Bitcoin climbed as much as 7.9 per cent on Thursday morning as it surged above $14,000, extending this month’s advance to more than 40 per cent. The price of the cryptocurrency touched $14,399.99 (£10,764), a record, according to Bloomberg pricing.

ASX, the main exchange operator for equities and derivatives in Australia, on Thursday said it will start using blockchain to process equity transactions. Blockchain is the ledger software that makes bitcoin and other cryptocurrencies possible, and Digital Asset, the startup run by former JPMorgan banker Blythe Masters, will supply the technology.

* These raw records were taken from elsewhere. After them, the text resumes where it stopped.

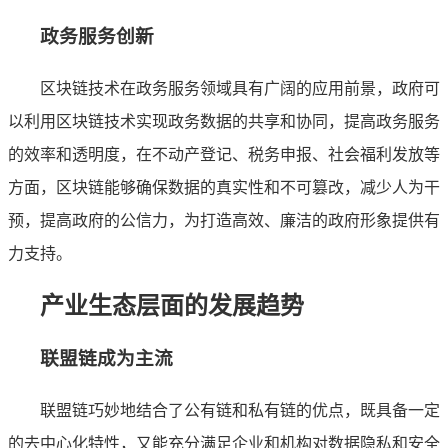
政务服务创新
区块链技术在政务服务领域具有广阔的应用前景，政府可
以利用区块链技术实现政务数据的共享和协同，提高政务服务
的效率和透明度，在不动产登记、税务申报、社会福利发放等
方面，区块链能够确保数据的真实性和不可篡改，减少人为干
预，提高政府的公信力，为打造高效、廉洁的政府形象提供有
力支持。
产业生态层面的发展趋势
联盟链成为主流
联盟链巧妙地结合了公有链和私有链的优点，既具备一定
的去中心化特性，又能充分满足企业和机构对数据隐私和安全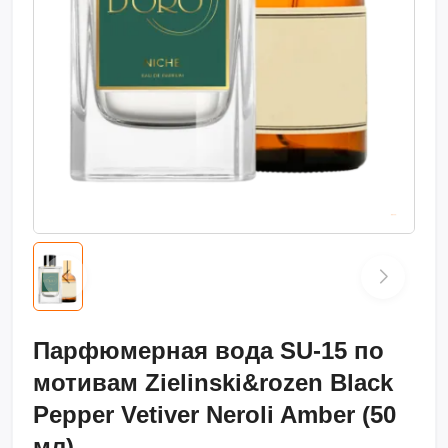
Парфюмерная вода SU-15 по
мотивам Zielinski&rozen Black
Pepper Vetiver Neroli Amber (50
мл)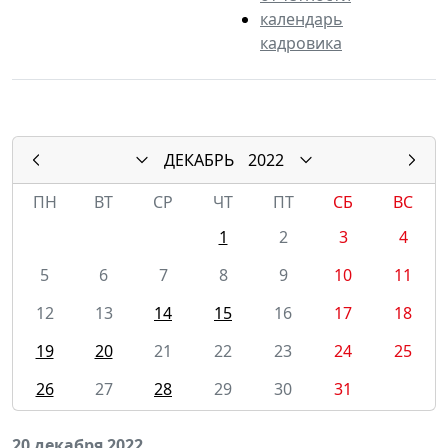
календарь
кадровика
ДЕКАБРЬ
2022
ПН
ВТ
СР
ЧТ
ПТ
СБ
ВС
1
2
3
4
5
6
7
8
9
10
11
12
13
14
15
16
17
18
19
20
21
22
23
24
25
26
27
28
29
30
31
20 декабря 2022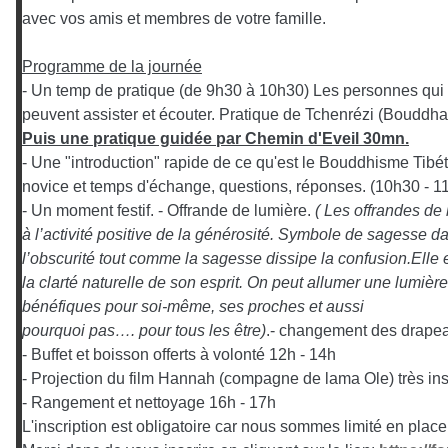
avec vos amis et membres de votre famille.
Programme de la journée
- Un temp de pratique (de 9h30 à 10h30) Les personnes qui
peuvent assister et écouter. Pratique de Tchenrézi (Bouddh
Puis une pratique guidée par Chemin d'Eveil 30mn.
- Une "introduction" rapide de ce qu'est le Bouddhisme Tibétai
novice et temps d'échange, questions, réponses. (10h30 - 1
- Un moment festif. - Offrande de lumière.
( Les offrandes de 
à l’activité positive de la générosité. Symbole de sagesse da
l’obscurité tout comme la sagesse dissipe la
confusion.Elle 
la clarté naturelle de son esprit. On peut allumer une lumièr
bénéfiques pour soi-même, ses proches et aussi
pourquoi pas…. pour tous les être)
.- changement des drapea
- Buffet et boisson offerts à volonté 12h - 14h
- Projection du film Hannah (compagne de lama Ole) très ins
- Rangement et nettoyage 16h - 17h
L'inscription est obligatoire car nous sommes limité en place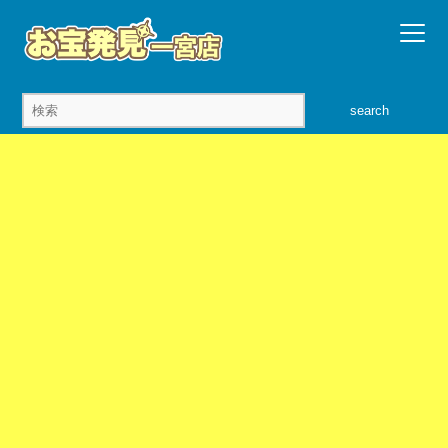
search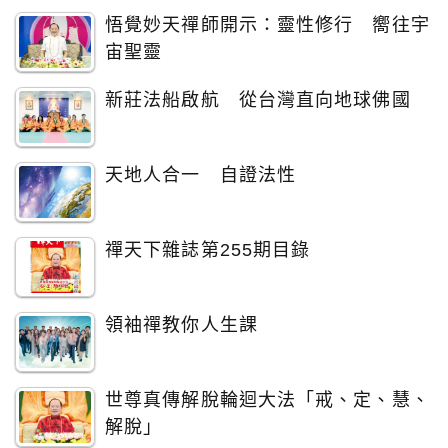
悟覺妙天禪師開示：靈性修行 嚮往宇
宙聖靈
新莊法船啟航 從台灣直向地球佛國
天地人合一 自證法性
禪天下雜誌第255期目錄
領袖禪教你人生課
世尊真傳解脫輪迴大法「戒、定、慧、
解脫」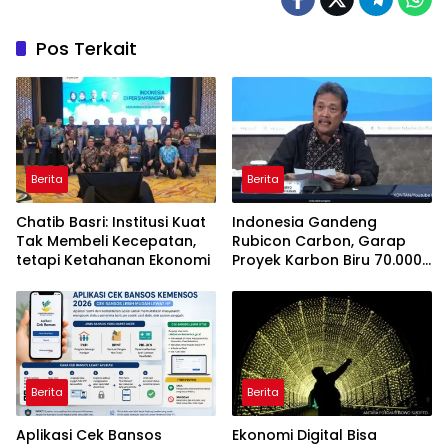
Pos Terkait
Berita
Berita
Chatib Basri: Institusi Kuat
Indonesia Gandeng
Tak Membeli Kecepatan,
Rubicon Carbon, Garap
tetapi Ketahanan Ekonomi
Proyek Karbon Biru 70.000
Hektare
Berita
Berita
Aplikasi Cek Bansos
Ekonomi Digital Bisa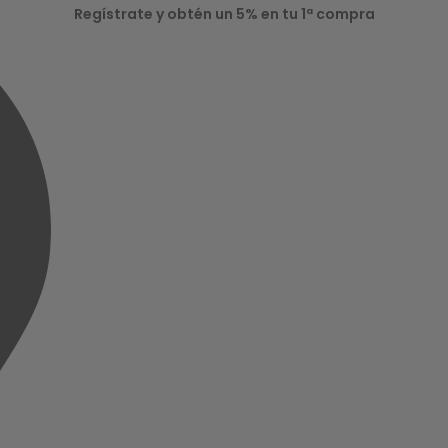
Regístrate y obtén un 5% en tu 1ª compra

Blythe Masters tells banks that blockchain will change everything.

Bitcoin also got a boost from a successful test of the Lightning Network, which promises to provide a new way to pay with bitcoin. The technology would move some transactions away from the blockchain by allowing buyers and sellers to transact privately and later broadcast their activity to the public network. Supporters say it will ease the on-going congestion plaguing bitcoin.

On Wednesday, the three companies behind the technology — Lightning Labs, Blockstream and ACINQ — successfully made multiple payments. This is the first time their system has been used on bitcoin’s actual blockchain, according to Elizabeth Stark, head of Lightning Labs. She said this paves the way toward testing with outside businesses.

“We had done some tests before on the main net, but this was the first payment on the bitcoin blockchain across implementations,” Stark said in an email. “The stakes are quite a bit higher when it comes to releasing for the main bitcoin network.”

The price of bitcoin cash fell after the news, slumping 7.4 per cent to $1,321, according to prices on Bitfinex. The rival offers a separate solution to bitcoin’s congestion issue.

Bitcoin’s latest price move will add to a chorus coming from naysayers who assert the speculative frenzy is an asset bubble waiting to pop. The largest cryptocurrency by market value has soared from less than $1,000 at the start of the year, up more than 1,300 per cent.

Cboe Global Markets has said it will start trading bitcoin futures on 10 December, while CME’s contracts are set to debut on 18 December. Nasdaq is planning to offer futures in 2018, according to a person familiar with the matter. Cantor Fitzgerald LP’s Cantor Exchange is creating a bitcoin derivative, and startup LedgerX already offers options.